RIVERSIDE, CALIF. — THE most willing voters in the nation's most populous state - 68 percent to 75 percent of those eligible turn out - inhabit four mountain counties (Alpine, Sierra, Nevada, and Mono). The most reluctant voters - at 34 percent to 40 percent - farm the agricultural counties (Kings and Merced).
Most staunchly Republican is the rich, suburban conclave south of Los Angeles, Orange County. And most staunchly Democratic is the liberal conclave of San Francisco.
But the most revealing block of California voters, say a host of analysts and political scientists, is burgeoning Riverside County.
About 50 miles east of Los Angeles, Riverside is one of the fastest growing counties in the country. Its population has doubled in 10 years, and several sections have quadrupled in Asians and Latinos. It is being called the nation's most cogent example of the fringe-suburban outpost increasingly tagged as "exurb" or "edge city."
"This is the electorate that is going to drive the politics of this state for decades," says Sherry Jeffe, a political scientist at the Claremont Graduate School. "Voter tensions are occurring there that will bring a sea-change in the face of governance."
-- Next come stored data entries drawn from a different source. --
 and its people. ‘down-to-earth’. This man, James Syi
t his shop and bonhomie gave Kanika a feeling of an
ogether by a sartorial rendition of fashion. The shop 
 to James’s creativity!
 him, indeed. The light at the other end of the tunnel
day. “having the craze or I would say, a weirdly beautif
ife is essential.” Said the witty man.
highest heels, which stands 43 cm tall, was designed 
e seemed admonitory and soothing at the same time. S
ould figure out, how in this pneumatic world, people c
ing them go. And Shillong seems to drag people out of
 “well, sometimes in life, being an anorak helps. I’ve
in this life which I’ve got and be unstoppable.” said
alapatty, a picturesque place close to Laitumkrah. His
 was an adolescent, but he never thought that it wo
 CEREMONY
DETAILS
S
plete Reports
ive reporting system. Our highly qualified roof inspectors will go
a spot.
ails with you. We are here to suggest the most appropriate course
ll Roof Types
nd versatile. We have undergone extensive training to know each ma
A phenomenon increasingly hitting such key urban areas as New York, Washington, Philadelphia, and Houston, exurbs are new concentrations of people that have moved well beyond the city limits to find affordable housing, cleaner air, and less congestion, but still depend on their host cities for jobs, and transportation, and political representation.
Typically, exurbs represent net gains for Republicans because they are populated by the affluent or upwardly mobile.
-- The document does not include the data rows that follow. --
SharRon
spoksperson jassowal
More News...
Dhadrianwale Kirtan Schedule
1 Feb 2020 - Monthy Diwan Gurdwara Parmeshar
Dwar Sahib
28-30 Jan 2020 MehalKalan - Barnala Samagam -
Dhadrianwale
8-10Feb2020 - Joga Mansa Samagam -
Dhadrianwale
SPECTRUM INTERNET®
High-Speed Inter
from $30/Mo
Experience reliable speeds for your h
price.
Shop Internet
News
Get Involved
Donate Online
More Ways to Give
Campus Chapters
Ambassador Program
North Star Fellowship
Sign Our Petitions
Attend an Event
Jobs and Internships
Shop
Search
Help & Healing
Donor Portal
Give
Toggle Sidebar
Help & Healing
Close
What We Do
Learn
In 1981, Orange County was the only county in the state with more registered Republicans than Democrats. Fifteen others have since followed suit. Two of California's seven new congressional seats will represent Riverside.
They "will almost certainly go Republican" says Lorn Foster, a professor of government at Pomona College.
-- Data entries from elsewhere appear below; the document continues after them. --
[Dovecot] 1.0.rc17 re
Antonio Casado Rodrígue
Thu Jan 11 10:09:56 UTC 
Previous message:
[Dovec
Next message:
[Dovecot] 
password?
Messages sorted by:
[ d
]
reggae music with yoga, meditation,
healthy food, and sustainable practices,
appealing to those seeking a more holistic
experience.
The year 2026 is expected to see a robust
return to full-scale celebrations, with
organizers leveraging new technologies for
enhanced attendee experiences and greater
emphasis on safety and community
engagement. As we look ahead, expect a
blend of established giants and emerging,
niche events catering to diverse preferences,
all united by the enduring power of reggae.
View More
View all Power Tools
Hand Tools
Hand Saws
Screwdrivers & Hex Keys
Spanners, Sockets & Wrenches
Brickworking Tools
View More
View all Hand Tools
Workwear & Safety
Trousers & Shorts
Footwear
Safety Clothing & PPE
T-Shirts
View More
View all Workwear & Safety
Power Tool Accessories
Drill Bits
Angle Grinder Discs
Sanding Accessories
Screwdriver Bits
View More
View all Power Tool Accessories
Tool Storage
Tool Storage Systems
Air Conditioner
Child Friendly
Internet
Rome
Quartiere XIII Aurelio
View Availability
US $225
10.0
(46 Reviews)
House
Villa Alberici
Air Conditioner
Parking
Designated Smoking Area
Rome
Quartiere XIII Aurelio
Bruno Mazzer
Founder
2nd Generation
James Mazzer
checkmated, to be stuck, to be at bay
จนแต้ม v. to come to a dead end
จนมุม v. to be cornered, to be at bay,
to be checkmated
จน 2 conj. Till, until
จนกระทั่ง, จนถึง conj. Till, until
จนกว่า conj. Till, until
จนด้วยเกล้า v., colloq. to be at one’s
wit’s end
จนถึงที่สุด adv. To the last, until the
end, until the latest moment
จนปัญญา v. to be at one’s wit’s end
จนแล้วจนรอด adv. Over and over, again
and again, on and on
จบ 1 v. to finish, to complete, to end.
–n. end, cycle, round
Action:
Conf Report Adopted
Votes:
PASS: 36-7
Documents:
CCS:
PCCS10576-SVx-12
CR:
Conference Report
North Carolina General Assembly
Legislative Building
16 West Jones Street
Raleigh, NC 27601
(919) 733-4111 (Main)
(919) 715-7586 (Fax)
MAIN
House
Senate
But the Riverside political equation is difficult to calculate, and may not follow the Republican trend. Eight of the state's 40 fastest-growing cities are within the county, according to the 1990 United States census. Some of these cities are 75 percent or more Latino. Others have high concentrations of Asians.
These minority groups typically register Democrat but vote much less often than whites and Republicans. Thus, countywide voter participation is one of the lowest in the state.
"Riverside has become the archetypal California exurb," adds Alan Heslop, a professor of government at Claremont McKenna College. "The diaspora of people fleeing other areas may have given us a perfect replica of the state's political/ethnic profile." The key to its future is the empowerment of its not-yet-activist population, he says.
The newly formed Green Party - now the state's fourth largest - has nibbled away at both Republican and Democratic numbers. Habitual split-ticket voters, minorities have predilections to vote candidates over parties, which also fogs the predictability of the new political entity.
For the moment, the growth in minority populations does not yet mean a shift of power into the hands of Asians and Latinos. Historically, analysts say, it takes minority groups a generation or longer to become part of the political mainstream. (See story, Page 8.)
But a look at the burgeoning shifts does underline the increasing balkanization of the electorate that both confounds politicians and complicates local, state, and federal governance.
"These communities have a higher frustration level and higher alienation with politics," says Larry Berg, a political analyst at University of Southern California. "You just can't be pushed that far out from where you work without having bad feelings." People living close to their economic margin, adds Mr. Berg, add heat to every debate from taxes to services to zoning.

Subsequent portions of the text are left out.